A lot of people have colds and flu this time of year, and a lot them buy over-the-counter medicine to help them feel better. But the sheer number of remedies is overwhelming, as is the variety of symptoms they supposedly treat. What’s a consumer to do?
A recent article in The Atlantic offered useful information to help people understand what these products promise, how they deliver and how to spend your money wisely if you insist on something other than an aspirin for your headache, chicken soup for your congestion and gargling with warm salt water for your sore throat.
The average drug store, according to The Atlantic, probably sells more than 300 cold-and-flu products. Some are generic, and some are brand names, with increasingly narrow application. “Remember when Mucinex was Mucinex?” the article asks. “You could take Mucinex, and it broke up your mucus, and you expectorated out some mucus and went about your business. Now there is Mucinex Fast-Max DM Max; Mucinex Fast-Max Severe Congestion and Cough; Mucinex Fast-Max Cold, Flu, and Sore Throat; …”
About 1 in 4 people who buys an over-the-counter medicine to treat a headache chooses a brand name product. But pharmacists, the report says, almost always go for a generic. That’s because they know, and trust, that the drugs are identical.
Generic drugs by law must contain the same active ingredient as the brand version they copy. They might be compounded differently, or delivered differently, but they must be “bioequivalent,” which means that the body absorbs, or metabolizes, different formulations of the same drug or chemical in the same way.

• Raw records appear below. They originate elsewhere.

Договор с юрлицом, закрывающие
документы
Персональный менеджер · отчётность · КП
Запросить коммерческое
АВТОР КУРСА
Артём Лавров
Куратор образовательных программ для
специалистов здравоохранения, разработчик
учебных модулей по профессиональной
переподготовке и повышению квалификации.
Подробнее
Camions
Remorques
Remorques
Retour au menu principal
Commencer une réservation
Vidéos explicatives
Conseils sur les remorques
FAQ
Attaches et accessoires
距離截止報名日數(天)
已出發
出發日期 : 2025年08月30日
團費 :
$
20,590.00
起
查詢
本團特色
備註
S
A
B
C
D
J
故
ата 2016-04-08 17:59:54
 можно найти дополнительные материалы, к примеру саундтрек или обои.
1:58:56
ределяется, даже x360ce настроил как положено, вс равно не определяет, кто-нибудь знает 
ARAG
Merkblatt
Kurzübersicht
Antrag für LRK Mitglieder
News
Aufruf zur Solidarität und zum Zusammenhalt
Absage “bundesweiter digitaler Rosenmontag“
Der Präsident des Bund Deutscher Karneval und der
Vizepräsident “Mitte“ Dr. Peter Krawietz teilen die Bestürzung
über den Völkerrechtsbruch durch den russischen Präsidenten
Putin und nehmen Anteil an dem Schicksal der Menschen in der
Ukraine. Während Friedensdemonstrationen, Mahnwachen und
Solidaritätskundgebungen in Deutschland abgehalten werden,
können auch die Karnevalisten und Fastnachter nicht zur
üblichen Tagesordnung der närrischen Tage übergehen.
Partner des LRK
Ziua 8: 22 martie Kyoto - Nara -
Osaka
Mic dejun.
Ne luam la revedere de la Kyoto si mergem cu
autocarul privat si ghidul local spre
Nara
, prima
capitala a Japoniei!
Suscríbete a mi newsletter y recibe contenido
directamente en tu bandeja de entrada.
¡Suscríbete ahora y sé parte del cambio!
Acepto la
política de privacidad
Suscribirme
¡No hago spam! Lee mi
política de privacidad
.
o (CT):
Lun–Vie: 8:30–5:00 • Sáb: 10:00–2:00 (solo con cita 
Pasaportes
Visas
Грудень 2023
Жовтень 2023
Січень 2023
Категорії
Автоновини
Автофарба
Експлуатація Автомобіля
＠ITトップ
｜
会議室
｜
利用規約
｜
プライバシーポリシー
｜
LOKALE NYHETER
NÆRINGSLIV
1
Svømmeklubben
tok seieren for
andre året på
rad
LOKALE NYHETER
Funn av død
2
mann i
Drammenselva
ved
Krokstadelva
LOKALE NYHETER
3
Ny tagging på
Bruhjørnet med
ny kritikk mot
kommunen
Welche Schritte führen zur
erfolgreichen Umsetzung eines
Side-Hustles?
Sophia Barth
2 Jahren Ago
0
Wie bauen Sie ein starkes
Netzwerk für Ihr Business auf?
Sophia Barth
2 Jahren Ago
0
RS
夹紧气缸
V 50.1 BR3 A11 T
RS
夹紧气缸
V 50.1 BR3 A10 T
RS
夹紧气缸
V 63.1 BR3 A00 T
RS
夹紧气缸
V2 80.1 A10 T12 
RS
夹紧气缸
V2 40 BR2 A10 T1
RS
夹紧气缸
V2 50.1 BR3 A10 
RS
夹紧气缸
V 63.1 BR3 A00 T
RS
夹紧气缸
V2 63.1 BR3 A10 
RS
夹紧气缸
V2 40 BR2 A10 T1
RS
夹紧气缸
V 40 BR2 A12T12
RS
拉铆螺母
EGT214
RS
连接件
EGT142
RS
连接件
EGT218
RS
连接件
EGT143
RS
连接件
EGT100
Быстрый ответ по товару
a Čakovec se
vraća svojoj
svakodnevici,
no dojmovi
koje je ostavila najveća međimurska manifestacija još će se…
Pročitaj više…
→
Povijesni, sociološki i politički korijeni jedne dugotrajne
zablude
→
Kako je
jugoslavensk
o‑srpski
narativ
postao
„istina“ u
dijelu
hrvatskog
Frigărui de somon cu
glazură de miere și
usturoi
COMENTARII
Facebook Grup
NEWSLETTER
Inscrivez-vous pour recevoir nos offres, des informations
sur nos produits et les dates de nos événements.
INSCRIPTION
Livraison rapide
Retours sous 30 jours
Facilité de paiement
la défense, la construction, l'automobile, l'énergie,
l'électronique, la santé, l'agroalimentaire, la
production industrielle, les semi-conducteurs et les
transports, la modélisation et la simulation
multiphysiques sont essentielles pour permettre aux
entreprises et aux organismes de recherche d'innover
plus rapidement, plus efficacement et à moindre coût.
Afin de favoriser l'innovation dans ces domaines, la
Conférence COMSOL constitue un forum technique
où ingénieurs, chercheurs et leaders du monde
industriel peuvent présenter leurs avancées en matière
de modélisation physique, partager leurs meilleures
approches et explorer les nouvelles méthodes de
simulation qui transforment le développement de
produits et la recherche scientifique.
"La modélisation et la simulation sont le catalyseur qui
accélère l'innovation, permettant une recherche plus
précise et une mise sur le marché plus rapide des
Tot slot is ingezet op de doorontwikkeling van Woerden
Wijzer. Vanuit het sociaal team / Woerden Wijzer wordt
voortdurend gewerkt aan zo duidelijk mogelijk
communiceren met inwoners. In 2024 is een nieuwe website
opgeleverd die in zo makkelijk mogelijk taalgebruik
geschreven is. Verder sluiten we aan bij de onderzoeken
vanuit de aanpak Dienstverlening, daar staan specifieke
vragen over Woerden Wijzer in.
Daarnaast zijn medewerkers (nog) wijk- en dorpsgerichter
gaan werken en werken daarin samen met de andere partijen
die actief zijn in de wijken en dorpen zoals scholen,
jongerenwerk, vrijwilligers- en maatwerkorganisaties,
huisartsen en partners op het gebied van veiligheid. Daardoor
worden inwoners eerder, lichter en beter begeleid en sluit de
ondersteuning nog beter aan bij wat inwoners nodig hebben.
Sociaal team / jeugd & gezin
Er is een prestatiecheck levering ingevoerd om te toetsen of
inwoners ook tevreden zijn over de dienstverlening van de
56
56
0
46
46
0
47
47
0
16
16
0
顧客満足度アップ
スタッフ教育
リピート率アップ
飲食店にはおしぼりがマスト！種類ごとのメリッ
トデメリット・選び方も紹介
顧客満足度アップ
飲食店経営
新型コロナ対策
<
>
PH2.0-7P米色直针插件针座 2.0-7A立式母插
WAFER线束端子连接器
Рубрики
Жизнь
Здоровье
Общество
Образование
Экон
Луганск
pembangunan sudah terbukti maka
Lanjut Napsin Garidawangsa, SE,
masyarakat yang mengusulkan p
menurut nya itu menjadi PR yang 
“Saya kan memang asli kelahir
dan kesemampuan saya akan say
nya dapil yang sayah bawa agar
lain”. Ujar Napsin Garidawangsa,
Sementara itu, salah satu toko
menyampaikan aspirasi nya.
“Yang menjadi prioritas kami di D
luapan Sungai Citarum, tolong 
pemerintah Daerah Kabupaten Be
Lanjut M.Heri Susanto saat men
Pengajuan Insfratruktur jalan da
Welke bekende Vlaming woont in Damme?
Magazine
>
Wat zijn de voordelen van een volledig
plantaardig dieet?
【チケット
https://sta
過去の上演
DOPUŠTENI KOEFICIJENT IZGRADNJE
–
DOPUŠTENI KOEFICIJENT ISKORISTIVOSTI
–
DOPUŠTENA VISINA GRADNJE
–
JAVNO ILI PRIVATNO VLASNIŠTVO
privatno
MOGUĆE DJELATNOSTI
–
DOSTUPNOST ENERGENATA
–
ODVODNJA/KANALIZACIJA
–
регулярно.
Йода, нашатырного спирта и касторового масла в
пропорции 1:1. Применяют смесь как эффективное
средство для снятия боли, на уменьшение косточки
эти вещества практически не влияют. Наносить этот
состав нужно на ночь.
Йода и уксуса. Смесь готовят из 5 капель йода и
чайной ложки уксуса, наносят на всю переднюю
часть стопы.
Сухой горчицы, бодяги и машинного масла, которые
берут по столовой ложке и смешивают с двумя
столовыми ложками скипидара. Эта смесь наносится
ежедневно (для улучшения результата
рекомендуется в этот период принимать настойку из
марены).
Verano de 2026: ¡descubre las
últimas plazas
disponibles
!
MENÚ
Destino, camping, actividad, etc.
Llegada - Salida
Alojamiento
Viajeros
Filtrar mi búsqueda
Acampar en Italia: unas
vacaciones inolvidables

In The Atlantic’s comparison, Bayer aspirin cost $6.29 at CVS, and the same amount of CVS-brand aspirin cost $1.99. “The difference in price between brand names and generics accounts for tens of billions of dollars ‘wasted’ every year by Americans in pharmacies,” the story says.
Consider the Mucinex complication. Mucinex Fast-Max DM Max seems to say you’ll feel better faster, but it’s really just Mucinex plus a common cough suppressant, the same one found in almost every other cough-suppressing product: dextromethorphan. So a generic cough medicine will have the same amount of dextromethorphan as a brand name that also relies on that synthetic drug.
Mucinex Fast-Max DM Max has the same active ingredients as Mucinex DM, but the delivery system is different – it’s a liquid, not a pill. Mucinex Fast-Max Severe Congestion and Cough is identical to Mucinex Fast-Max DM Max, but it also has some phenylephrine (also sold as Sudafed), which is a decongestant. Fast-Max Cold, Flu, and Sore Throat is identical to Mucinex Fast-Max Severe Congestion and Cough, but it also has some acetaminophen (also sold as Tylenol), which is a pain reliever and fever reducer.
There are all kinds of Tylenol and Sudafed products, too. They’re all pretty much the same five-ingredient stew, mixed in different ways. Each ingredient can be purchased individually in less expensive generic forms, or in various generic – and less expensive – combinations.
That’s not only more cost-effective, but helps you control the amount of the drug easier. In the case of acetaminophen, that’s critical, because too much can cause liver damage. (See our blog, “Understanding Acetaminophen and How to Make It Safer.”) Lots of cold/flu meds with diphenhydramine make you sleepy, so some people might not want to take it. The decongestant phenylephrine can make you dizzy, lightheaded or shaky. You might want to control how much of that you take, especially if you main complaint is congestion.
Although the FDA has a info sheet on myths and facts about generic drugs, The Atlantic doesn’t think much of it, claiming that it’s 12 years old and offers outdated information. (The site wasn’t available when we last tried it – maybe the feds got the message, and are update it.)
One source of cold medication advice the magazine likes comes from the health-information company Iodine. It’s a user-friendly site where you type your symptoms and get recommendations for meds that address them using a database of common cold-and-flu products. You also get product reviews, dosage forms (liquid or pill), active ingredients and the names of generic versions at various pharmacies.
“I know that people, in large part, just walk into a drugstore when they have a cold and grab DayQuil or Tylenol Multisymptom Cold, or whatever, because they know it’s going to cover the symptoms that they have,” Dr. Amanda Angelotti told The Atlantic. She’s the company’s head of product. “But I also know that a lot of people are taking more ingredients in these combination meds than they actually need. That’s going to put them at risk for side effects or overdose, especially with Tylenol. And there are dangers, like for someone with high blood pressure who is taking phenylephrine.”
Say you take NyQuil not necessarily for your cold symptoms but just to help you sleep. What you really want is that product’s diphenhydramine (Benadryl), which you can buy for a lot less money, and a much greater sense of safety.